Todo perdonado y también justificado para un Joaquín Sabina que quizás no esté pasando por su mejor momento vital o profesional, pero que nos ha dado tanto a tantos con su música que no nos importa. La ceremonia se convierte en un acontecimiento casi tribal con esas canciones eternas que ya nos pertenecen a todos…
Siete canciones del tirón cantó Joaquín, que no es poco dadas las circunstancias. Y a partir de ahí y su retirada momentánea del escenario es cuando el concierto cambió por completo al ceder el peso de la interpretación a su guitarrista Jaime Asúa, que resolvió de forma voluntariosa «Llueve sobre mojado»; a María Barros y su imponente voz en «Yo quiero ser una chica Almodovar», y a su escudero «superviviente» Antonio Garcia de Diego, que abordó «La canción más hermosa del mundo», en un bypass de la actuación que se parecía más a la banda sabinera que a un concierto de Sabina.

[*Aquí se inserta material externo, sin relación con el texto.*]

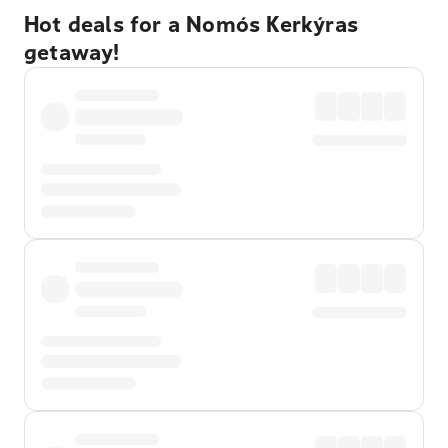
Hot deals for a Nomós Kerkýras
getaway!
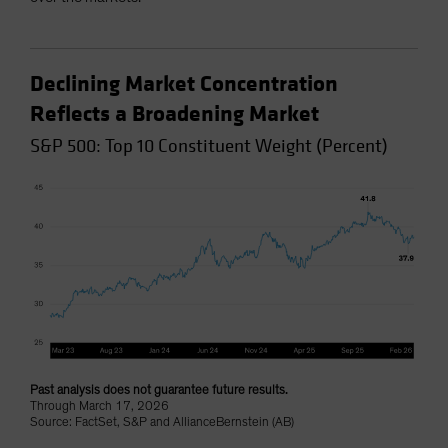
Declining Market Concentration
Reflects a Broadening Market
S&P 500: Top 10 Constituent Weight (Percent)
Past analysis does not guarantee future results.
Through March 17, 2026
Source: FactSet, S&P and AllianceBernstein (AB)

Como el Cid Campeador subió de nuevo al escenario para entrar en la parte más intensa y emocionante del concierto. Prácticamente solo, con piano o guitarra y esa inconfundible voz, se adentró en nuestras almas con «Tan joven y tan viejo», «A la orilla de la chimenea» y «Una canción para la Magdalena», con la que consiguió que algunos asistentes no pudiesen contener alguna lagrimita. De paso nos confirmó que, aunque cualquiera de los músicos de la banda pueda tener mejor voz que él, nadie puede cantar esas canciones como el propio Sabina.

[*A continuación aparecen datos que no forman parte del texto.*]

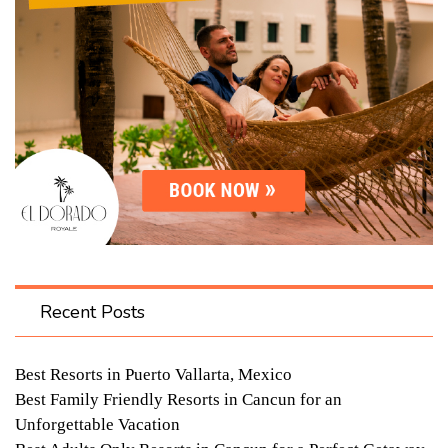
Recent Posts
Best Resorts in Puerto Vallarta, Mexico
Best Family Friendly Resorts in Cancun for an
Unforgettable Vacation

Las sagradas escrituras de «19 días y 500 noches» y «Peces de ciudad» devolvieron el sonido a la banda que le acompañaba. Y de ahí, homenaje a la copla y a sus queridos Quintero, León y Quiroga, de nuevo salvada por la voz de María Barros. Pero tuvo que ser «Princesa» la que por fin consiguió poner al pasivo y reflexivo público de pie, algo que llegamos a pensar que no iba a ocurrir en ningún momento de la noche, dada la liturgia pausada y ceremonial del concierto.

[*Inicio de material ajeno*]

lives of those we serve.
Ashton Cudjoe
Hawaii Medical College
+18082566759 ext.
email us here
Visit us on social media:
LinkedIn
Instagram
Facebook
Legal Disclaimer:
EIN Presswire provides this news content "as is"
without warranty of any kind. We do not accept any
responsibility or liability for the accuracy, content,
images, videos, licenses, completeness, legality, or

Ya entrados en los bises y a pesar de que tampoco se pudo oír la voz de Sabina en «El caso de la rubia platino», cantada de nuevo por Jaime Asúa, a esas alturas del concierto ya todo daba igual. Todo perdonado y también justificado para un Joaquín Sabina que quizás no esté pasando por su mejor momento vital o profesional, pero que nos ha dado tanto a tantos con su música que no nos importa. La ceremonia se convierte en un acontecimiento casi tribal con esas canciones eternas que ya nos pertenecen a todos y con las que consigue como ningún otro autor que pensemos que hablan de nuestras propias vidas y miserias. Cerró la prórroga y el set final con «Noches de Boda», seguida por «Y nos dieron las diez» a modo karaoke multitudinario y sus festivas, irónicas y circenses «Pastillas para no soñar» como colofón.
23 canciones y dos horas de concierto con altibajos y la sensación de que, aunque uno lo haya visto ya mil veces (unas mejores que otras), da igual, no hay que perdérselo si vuelve, haga lo que haga. Joaquín Sabina hace décadas que se convirtió en algo místico y casi religioso para muchos. Su música está dotada de esa energía sanadora universal y forma ya parte de un imaginario popular y autóctono con el que todos nos identificamos, y eso está por encima de cualquier circunstancia. Escuchar esas canciones en directo es un regalo que no hay que desperdiciar, pase lo que pase, dure lo que dure.